Collection entries:
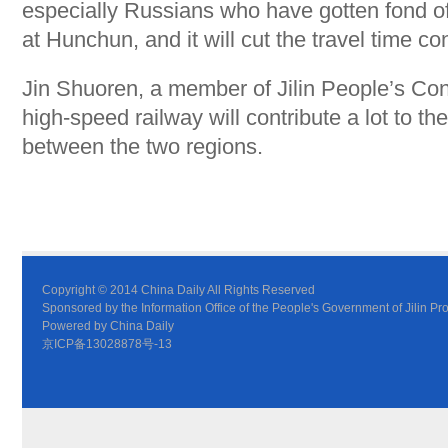
especially Russians who have gotten fond of
at Hunchun, and it will cut the travel time co
Jin Shuoren, a member of Jilin People’s Con
high-speed railway will contribute a lot to 
between the two regions.
Copyright © 2014 China Daily All Rights Reserved
Sponsored by the Information Office of the People's Government of Jilin Pr
Powered by China Daily
京ICP备13028878号-13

REQUIRED WORK:
In the entries above, tally the lines that include the string "China". Give the figure only.

ANSWER SPACE:
2